Directions: The answer must be every line below that contains the string "بانک".

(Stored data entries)

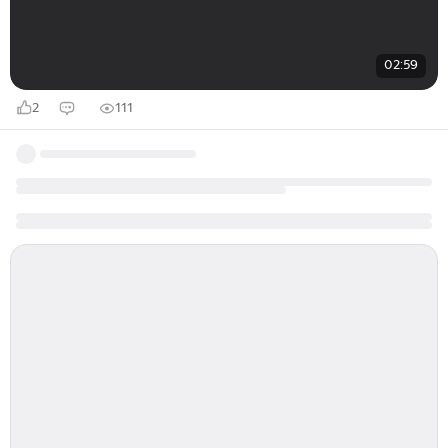
02:59
2
111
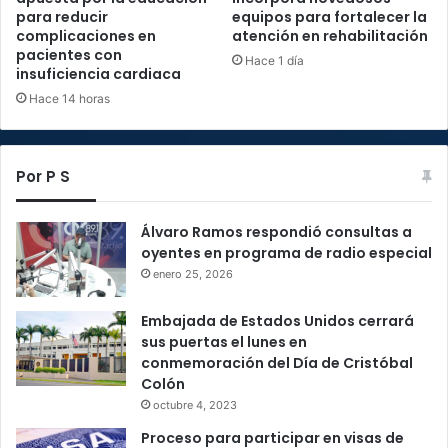
para reducir
equipos para fortalecer la
complicaciones en
atención en rehabilitación
pacientes con
Hace 1 día
insuficiencia cardiaca
Hace 14 horas
Por P S
Álvaro Ramos respondió consultas a
oyentes en programa de radio especial
enero 25, 2026
Embajada de Estados Unidos cerrará
sus puertas el lunes en
conmemoración del Día de Cristóbal
Colón
octubre 4, 2023
Proceso para participar en visas de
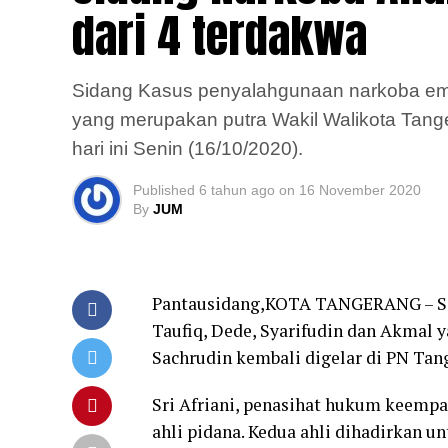
dari 4 terdakwa
Sidang Kasus penyalahgunaan narkoba empa
yang merupakan putra Wakil Walikota Tang
hari ini Senin (16/10/2020).
Published
6 tahun ago
on
16 November 2020
By
JUM
Pantausidang,KOTA TANGERANG – Si
Taufiq, Dede, Syarifudin dan Akmal
Sachrudin kembali digelar di PN Tang
Sri Afriani, penasihat hukum keempa
ahli pidana. Kedua ahli dihadirkan 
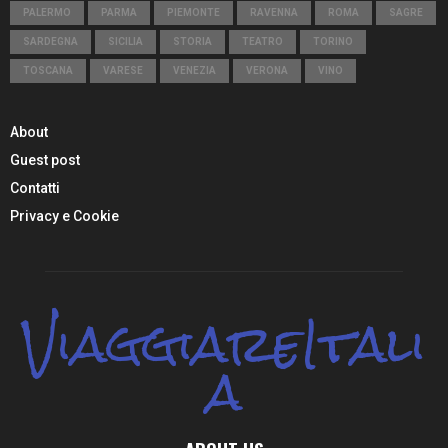
PALERMO
PARMA
PIEMONTE
RAVENNA
ROMA
SAGRE
SARDEGNA
SICILIA
STORIA
TEATRO
TORINO
TOSCANA
VARESE
VENEZIA
VERONA
VINO
About
Guest post
Contatti
Privacy e Cookie
ViaggiareItali
a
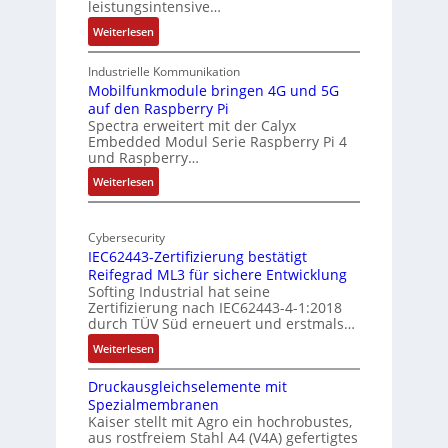
leistungsintensive…
u
l
:
Weiterlesen
r
-
1
A
9
Industrielle Kommunikation
I
-
Mobilfunkmodule bringen 4G und 5G
a
auf den Raspberry Pi
Z
Spectra erweitert mit der Calyx
n
o
Embedded Modul Serie Raspberry Pi 4
l
d
und Raspberry…
l
e
:
Weiterlesen
-
r
M
I
E
o
n
d
Cybersecurity
b
d
g
IEC62443-Zertifizierung bestätigt
i
u
e
Reifegrad ML3 für sichere Entwicklung
l
s
Softing Industrial hat seine
f
t
Zertifizierung nach IEC62443-4-1:2018
u
r
durch TÜV Süd erneuert und erstmals…
n
i
:
Weiterlesen
k
e
I
m
-
Druckausgleichselemente mit
E
o
P
Spezialmembranen
C
d
C
Kaiser stellt mit Agro ein hochrobustes,
6
u
l
aus rostfreiem Stahl A4 (V4A) gefertigtes
2
l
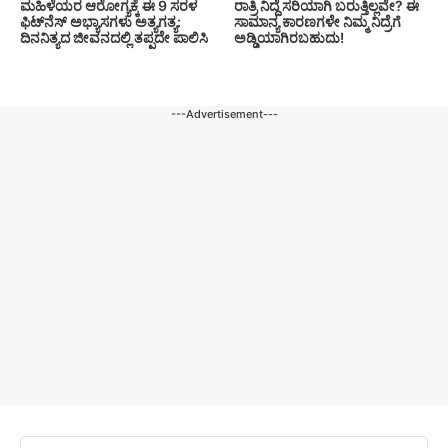
ಮಹಿಳೆಯರ ಆರೋಗ್ಯಕ್ಕೆ ಈ 9 ಸರಳ
ರಾತ್ರಿ ನಿದ್ದೆ ಸರಿಯಾಗಿ ಬರುತ್ತಿಲ್ಲವೇ? ಈ
ಫಿಟ್‌ನೆಸ್‌ ಅಭ್ಯಾಸಗಳು ಅತ್ಯಗತ್ಯ:
ಸಾಮಾನ್ಯ ಕಾರಣಗಳೇ ನಿಮ್ಮ ನಿದ್ರೆಗೆ
ದಿನನಿತ್ಯದ ಜೀವನದಲ್ಲಿ ತಪ್ಪದೇ ಪಾಲಿಸಿ
ಅಡ್ಡಿಯಾಗಿರಬಹುದು!
---Advertisement---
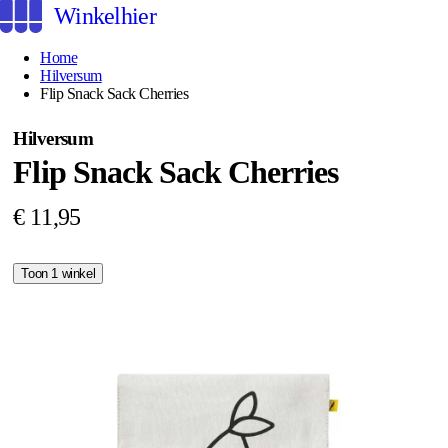
Winkelhier
Home
Hilversum
Flip Snack Sack Cherries
Hilversum
Flip Snack Sack Cherries
€ 11,95
Toon 1 winkel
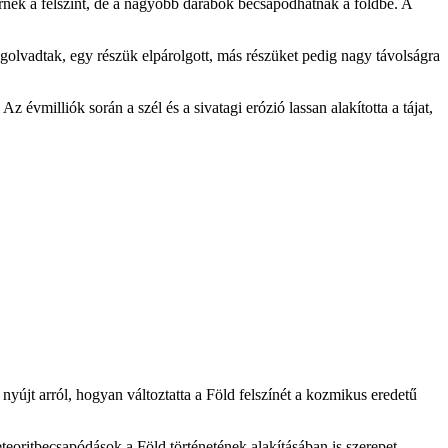
érnék a felszínt, de a nagyobb darabok becsapódhatnak a földbe. A
golvadtak, egy részük elpárolgott, más részüket pedig nagy távolságra
vmilliók során a szél és a sivatagi erózió lassan alakította a tájat,
újt arról, hogyan változtatta a Föld felszínét a kozmikus eredetű
teoritbecsapódások a Föld történetének alakításában is szerepet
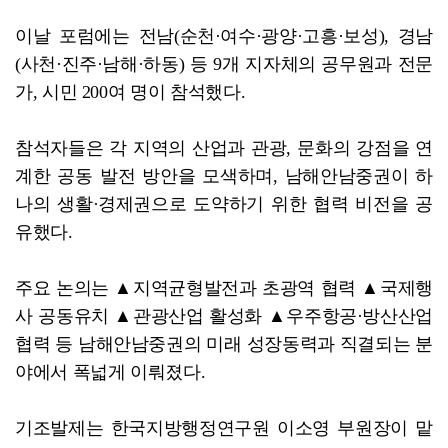
이날 포럼에는 전남(순천·여수·광양·고흥·보성), 경남
(사천·진주·남해·하동) 등 9개 지자체의 공무원과 전문
가, 시민 200여 명이 참석했다.
참석자들은 각 지역의 산업과 관광, 문화의 강점을 연
계한 공동 발전 방안을 모색하며, 남해안남중권이 하
나의 생활·경제권으로 도약하기 위한 협력 비전을 공
유했다.
주요 논의는 ▲지역균형발전과 초광역 협력 ▲국제행
사 공동유치 ▲관광산업 활성화 ▲우주항공·방산산업
협력 등 남해안남중권의 미래 성장동력과 직결되는 분
야에서 폭넓게 이뤄졌다.
기조발제는 한국지방행정연구원 이소영 부원장이 맡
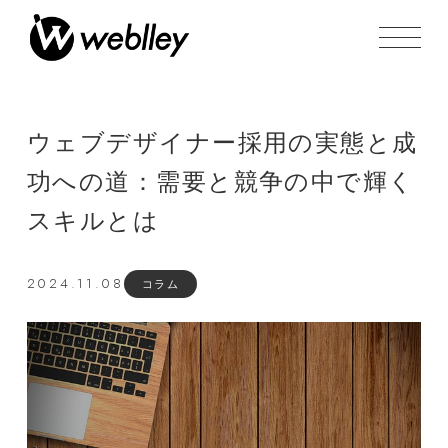
ウェブデザイナー採用の実態と成
功への道：需要と競争の中で輝く
スキルとは
2024.11.08
コラム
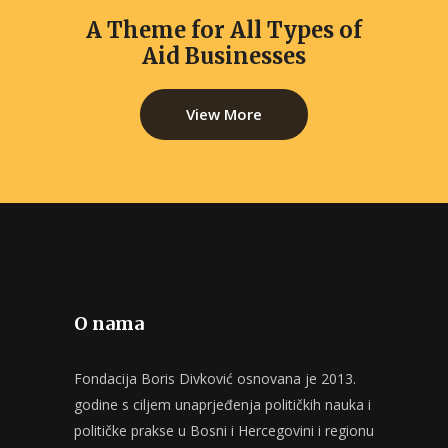
A Theme for All Types of
Aid Businesses
View More
O nama
Fondacija Boris Divković osnovana je 2013.
godine s ciljem unaprjeđenja političkih nauka i
političke prakse u Bosni i Hercegovini i regionu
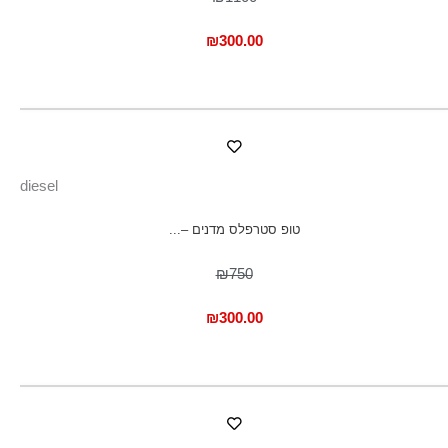
₪
300.00
diesel
טופ סטרפלס מדנים –...
₪750
₪
300.00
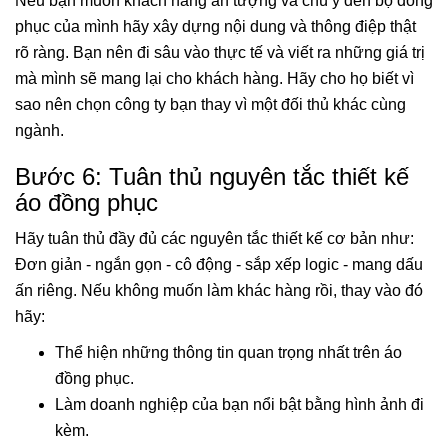
Nếu bạn muốn khách hàng ấn tượng và chú ý đến bộ đồng
phục của mình hãy xây dựng nội dung và thông điệp thật
rõ ràng. Bạn nên đi sâu vào thực tế và viết ra những giá trị
mà mình sẽ mang lại cho khách hàng. Hãy cho họ biết vì
sao nên chọn công ty bạn thay vì một đối thủ khác cùng
ngành.
Bước 6: Tuân thủ nguyên tắc thiết kế
áo đồng phục
Hãy tuân thủ đầy đủ các nguyên tắc thiết kế cơ bản như:
Đơn giản - ngắn gọn - cô động - sắp xếp logic - mang dấu
ấn riêng. Nếu không muốn làm khác hàng rồi, thay vào đó
hãy:
Thể hiện những thông tin quan trọng nhất trên áo
đồng phục.
Làm doanh nghiệp của bạn nổi bật bằng hình ảnh đi
kèm.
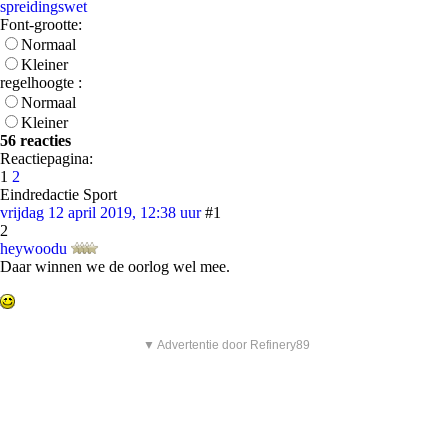
spreidingswet
Font-grootte:
Normaal
Kleiner
regelhoogte :
Normaal
Kleiner
56 reacties
Reactiepagina:
1
2
Eindredactie Sport
vrijdag 12 april 2019, 12:38 uur
#1
2
heywoodu
Daar winnen we de oorlog wel mee.
▼ Advertentie door Refinery89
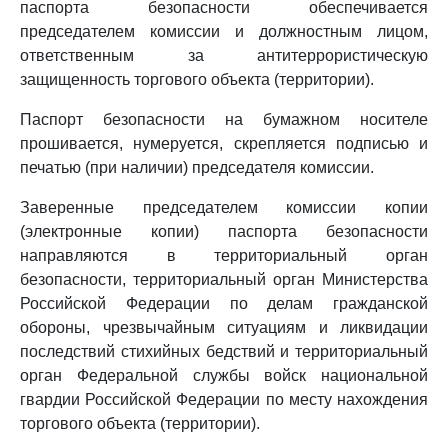
паспорта безопасности обеспечивается
председателем комиссии и должностным лицом,
ответственным за антитеррористическую
защищенность торгового объекта (территории).
Паспорт безопасности на бумажном носителе
прошивается, нумеруется, скрепляется подписью и
печатью (при наличии) председателя комиссии.
Заверенные председателем комиссии копии
(электронные копии) паспорта безопасности
направляются в территориальный орган
безопасности, территориальный орган Министерства
Российской Федерации по делам гражданской
обороны, чрезвычайным ситуациям и ликвидации
последствий стихийных бедствий и территориальный
орган Федеральной службы войск национальной
гвардии Российской Федерации по месту нахождения
торгового объекта (территории).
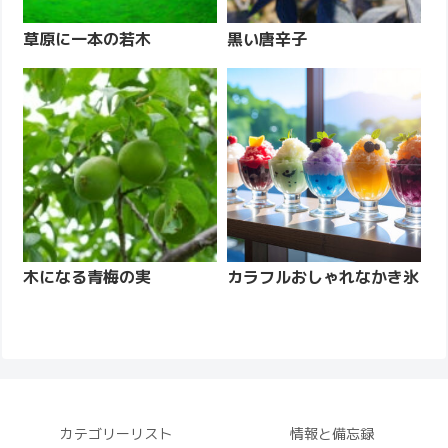
草原に一本の若木
黒い唐辛子
木になる青梅の実
カラフルおしゃれなかき氷
カテゴリーリスト
情報と備忘録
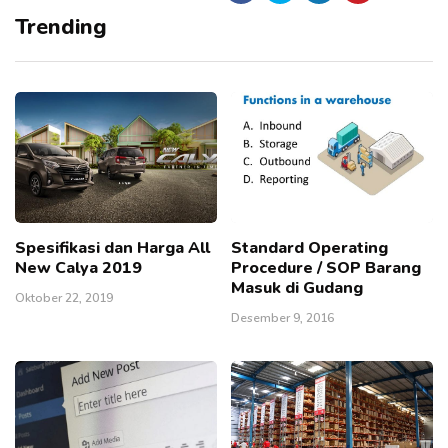
Trending
Spesifikasi dan Harga All
Standard Operating
New Calya 2019
Procedure / SOP Barang
Masuk di Gudang
Oktober 22, 2019
Desember 9, 2016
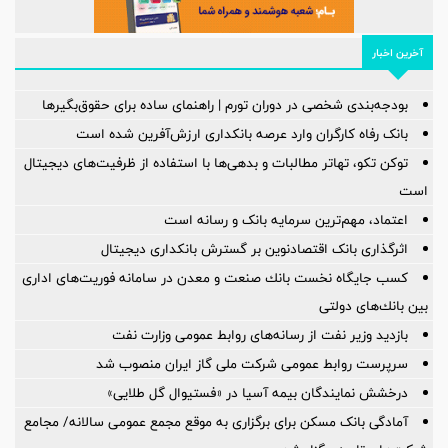
آخرین اخبار
بودجه‌بندی شخصی در دوران تورم | راهنمای ساده برای حقوق‌بگیرها
بانک رفاه کارگران وارد عرصه بانکداری ارزش‌آفرین شده است
توکن تکو، تهاتر مطالبات و بدهی‌ها با استفاده از ظرفیت‌های دیجیتال
است
اعتماد، مهم‌ترین سرمایه بانک و رسانه است
اثرگذاری بانک اقتصادنوین بر گسترش بانکداری دیجیتال
كسب جایگاه نخست بانك صنعت و معدن در سامانه فوریت‌های اداری
بین بانك‌های دولتی
بازدید وزیر نفت از رسانه‌های روابط عمومی وزارت نفت
سرپرست روابط عمومی شركت ملی گاز ایران منصوب شد
درخشش نمایندگان بیمه آسیا در «فستیوال گل طلایی»
آمادگی بانک مسکن برای برگزاری به موقع مجمع عمومی سالانه/ مجامع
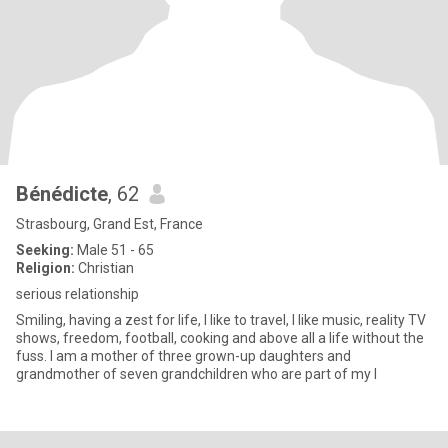
Bénédicte
, 62
Strasbourg, Grand Est, France
Seeking:
Male 51 - 65
Religion:
Christian
serious relationship
Smiling, having a zest for life, I like to travel, I like music, reality TV
shows, freedom, football, cooking and above all a life without the
fuss. I am a mother of three grown-up daughters and
grandmother of seven grandchildren who are part of my l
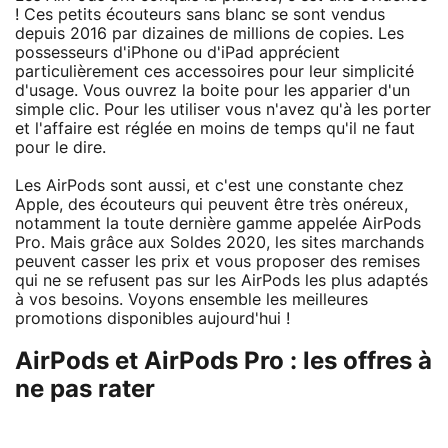
! Ces petits écouteurs sans blanc se sont vendus
depuis 2016 par dizaines de millions de copies. Les
possesseurs d'iPhone ou d'iPad apprécient
particulièrement ces accessoires pour leur simplicité
d'usage. Vous ouvrez la boite pour les apparier d'un
simple clic. Pour les utiliser vous n'avez qu'à les porter
et l'affaire est réglée en moins de temps qu'il ne faut
pour le dire.
Les AirPods sont aussi, et c'est une constante chez
Apple, des écouteurs qui peuvent être très onéreux,
notamment la toute dernière gamme appelée AirPods
Pro. Mais grâce aux Soldes 2020, les sites marchands
peuvent casser les prix et vous proposer des remises
qui ne se refusent pas sur les AirPods les plus adaptés
à vos besoins. Voyons ensemble les meilleures
promotions disponibles aujourd'hui !
AirPods et AirPods Pro : les offres à
ne pas rater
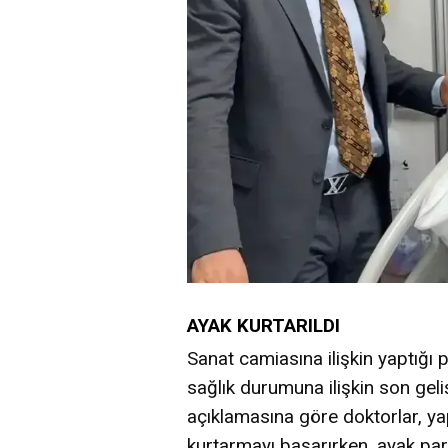
AYAK KURTARILDI
Sanat camiasına ilişkin yaptığı 
sağlık durumuna ilişkin son gel
açıklamasına göre doktorlar, ya
kurtarmayı başarırken, ayak par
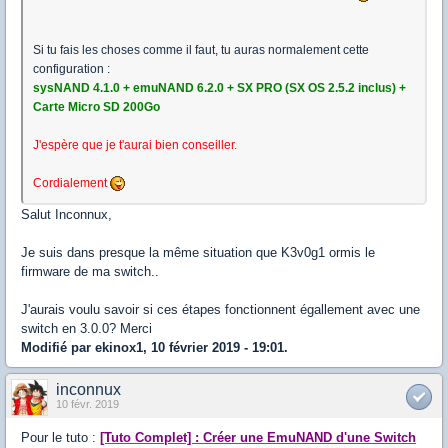
Si tu fais les choses comme il faut, tu auras normalement cette
configuration :
sysNAND 4.1.0 + emuNAND 6.2.0 + SX PRO (SX OS 2.5.2 inclus) +
Carte Micro SD 200Go
J'espère que je t'aurai bien conseiller.
Cordialement
Salut Inconnux,
Je suis dans presque la même situation que K3v0g1 ormis le
firmware de ma switch..
J'aurais voulu savoir si ces étapes fonctionnent égallement avec une
switch en 3.0.0? Merci
Modifié par ekinox1, 10 février 2019 - 19:01.
inconnux
10 févr. 2019
Pour le tuto :
[Tuto Complet] : Créer une EmuNAND d'une Switch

Result:
بانک رفاه کارگران وارد عرصه بانکداری ارزش‌آفرین شده است
اعتماد، مهم‌ترین سرمایه بانک و رسانه است
اثرگذاری بانک اقتصادنوین بر گسترش بانکداری دیجیتال
آمادگی بانک مسکن برای برگزاری به موقع مجمع عمومی سالانه/ مجامع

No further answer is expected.